Contact Information:                                                                 
Office Phone: 318-675-4884
Laboratory Phone: 318-675-5111
Office Fax:  318-675-5764
Postdoctoral Study, University of Washington/Seattle Children's Hospital
Ph.D., 1998, Bacteriology, University of Wisconsin-Madison
B.S., 1991, Biochemistry, University of Minnesota-Twin Cities

Major Research Interests:
Mechanisms of Pathogenesis of Group B Streptococcus

Group B Streptococcus (GBS) is an important pathogen for neonates and immunocompromised adults and can cause pneumonia, meningitis, and sepsis. However, relatively few virulence factors have been characterized for this pathogen. We are interested in the discovery and characterization of GBS virulence factors at the molecular level in order to understand how this bacterium causes disease. To accomplish this, we use the technologies of targeted gene knockout, in vitro and in vivo models for pathogenesis, and protein purification and characterization. One of the properties that contribute to GBS virulence is its ability to evade the innate immune system during an infection. We are characterizing an extracellular protease, CspA, that promotes virulence and resistance to the innate immune system. We are currently investigating the role the activity of this protease plays in contributing to virulence. A second research interest is the regulation of GBS virulence. During the infection process, GBS encounters a variety of different host environments and must adapt to these different conditions. It is our hypothesis that the two component transcriptional regulatory proteins encoded on the genome of GBS control its ability to transition between different environments. The analysis of GBS that harbor mutations in genes encoding these transcriptional regulatory proteins will give insight into how GBS adapts to host environment and how virulence factors are regulated. We have also characterized a transcriptional regulatory gene, MtaR, which is necessary for survival of GBS in vivo. We are currently determining what targets MtaR acts on and how it affects virulence.

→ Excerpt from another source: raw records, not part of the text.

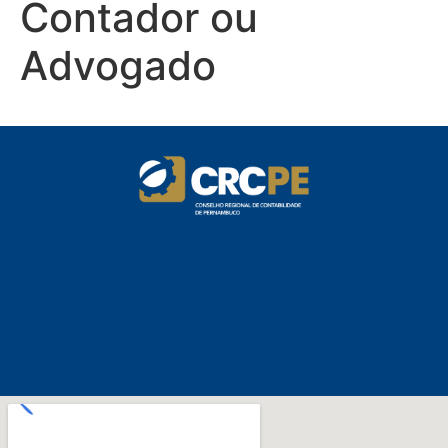
Contador ou
Advogado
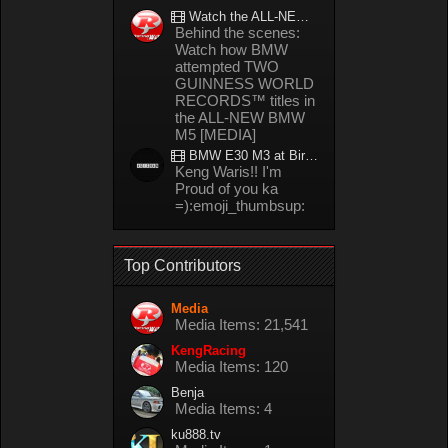
Watch the ALL-NEW BMW M5 refuel mid-drift to take TWO GUINNESS WORLD RECORDS™ titles
Behind the scenes:
Watch how BMW
attempted TWO
GUINNESS WORLD
RECORDS™ titles in
the ALL-NEW BMW
M5 [MEDIA]
BMW E30 M3 at Bira circuit Thailand in 02/2008
Keng Waris!! I'm
Proud of you ka
=):emoji_thumbsup:
Top Contributors
Media
Media Items: 21,541
KengRacing
Media Items: 120
Benja
Media Items: 4
ku888.tv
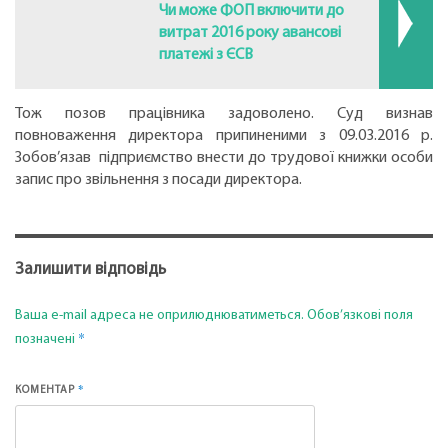
Чи може ФОП включити до
витрат 2016 року авансові
платежі з ЄСВ
Тож позов працівника задоволено. Суд визнав
повноваження директора припиненими з 09.03.2016 р.
Зобов’язав підприємство внести до трудової книжки особи
запис про звільнення з посади директора.
Залишити відповідь
Ваша e-mail адреса не оприлюднюватиметься.
Обов’язкові поля
*
позначені
*
КОМЕНТАР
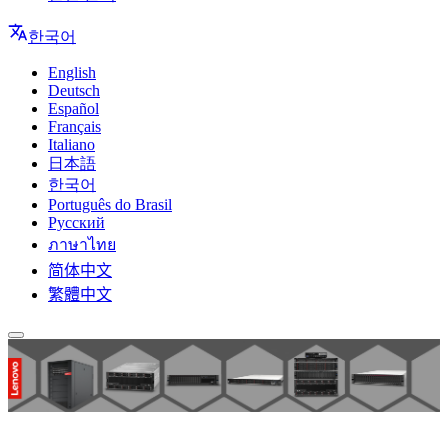
한국어
English
Deutsch
Español
Français
Italiano
日本語
한국어
Português do Brasil
Русский
ภาษาไทย
简体中文
繁體中文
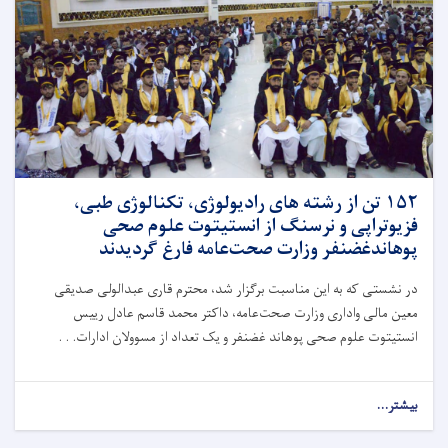
تغذیه
با
شیر
مادر
گرامی‌داشت
به
عمل
آمد
۱۵۲ تن از رشته های رادیولوژی، تکنالوژی طبی،
فزیوتراپی و نرسنگ از انستیتوت علوم صحی
پوهاندغضنفر وزارت صحت‌عامه فارغ گردیدند
در نشستی که به این مناسبت برگزار شد، محترم قاری عبدالولی صدیقی
معین مالی واداری وزارت صحت‌عامه، داکتر محمد قاسم عادل رییس
انستیتوت علوم صحی پوهاند غضنفر و یک تعداد از مسوولان ادارات. . .
بیشتر...
about
۱۵۲
تن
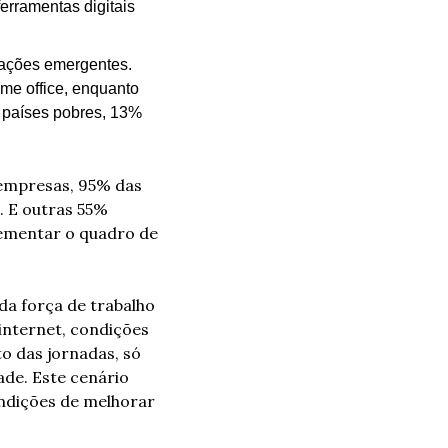
rramentas digitais 
ações emergentes. 
me office, enquanto 
 países pobres, 13% 
empresas, 95% das 
 E outras 55% 
ementar o quadro de 
a força de trabalho 
 internet, condições 
o das jornadas, só 
ade. Este cenário 
dições de melhorar 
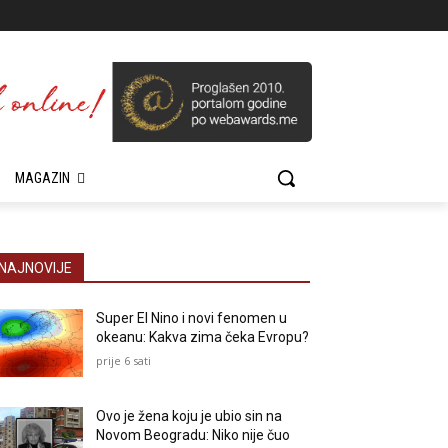
MAGAZIN
NAJNOVIJE
Super El Nino i novi fenomen u
okeanu: Kakva zima čeka Evropu?
prije 6 sati
Ovo je žena koju je ubio sin na
Novom Beogradu: Niko nije čuo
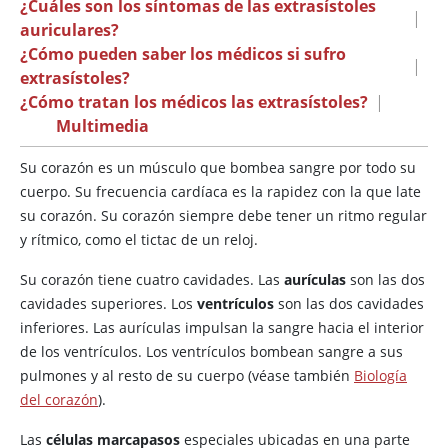
¿Cuáles son los síntomas de las extrasístoles
|
auriculares?
¿Cómo pueden saber los médicos si sufro
|
extrasístoles?
¿Cómo tratan los médicos las extrasístoles?
|
Multimedia
Su corazón es un músculo que bombea sangre por todo su
cuerpo. Su frecuencia cardíaca es la rapidez con la que late
su corazón. Su corazón siempre debe tener un ritmo regular
y rítmico, como el tictac de un reloj.
Su corazón tiene cuatro cavidades. Las
aurículas
son las dos
cavidades superiores. Los
ventrículos
son las dos cavidades
inferiores. Las aurículas impulsan la sangre hacia el interior
de los ventrículos. Los ventrículos bombean sangre a sus
pulmones y al resto de su cuerpo (véase también
Biología
del corazón
).
Las
células marcapasos
especiales ubicadas en una parte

Representative Publications:
Harris, T. O.*, Shelver, D. W.*, Bohnsack J. F., and Rubens, C. E. 2003. A novel streptococcal protease promotes virulence, resistance to opsonophagocytosis, and cleavage of human fibrinogen. J. Clin. Invest. 111: 61-70 *denotes authors contributed equally to this work.

Shelver, D. W., Rajagopal, L., Harris, T. O., and Rubens, C. E. 2003. MtaR, a regulator of methionine transport, is critical for survival of Group B Streptococcus in vivo. J. Bacteriology. 185:6592-6599.

Shelver D., Thorsteinsson, M.V., Kerby, R. L., Chung, S. Y, Roberts, G. P, Reynolds, M. F., Parks, R. B., and Burstyn, J.N. 1999. Identification of two important heme site residues (cysteine 75 and histidine 77) in CooA, the CO-sensing transcription factor of Rhodospirillum rubrum. Biochemistry 38: 2669-2678.

Shelver D., Kerby, R. L., He, Y., and Roberts, G. P. 1997. CooA, a CO-sensing transcription factor from Rhodospirillum rubrum, is a CO-binding heme protein. Proc. Natl. Acad. Sci. U S A. 1997:11216-20.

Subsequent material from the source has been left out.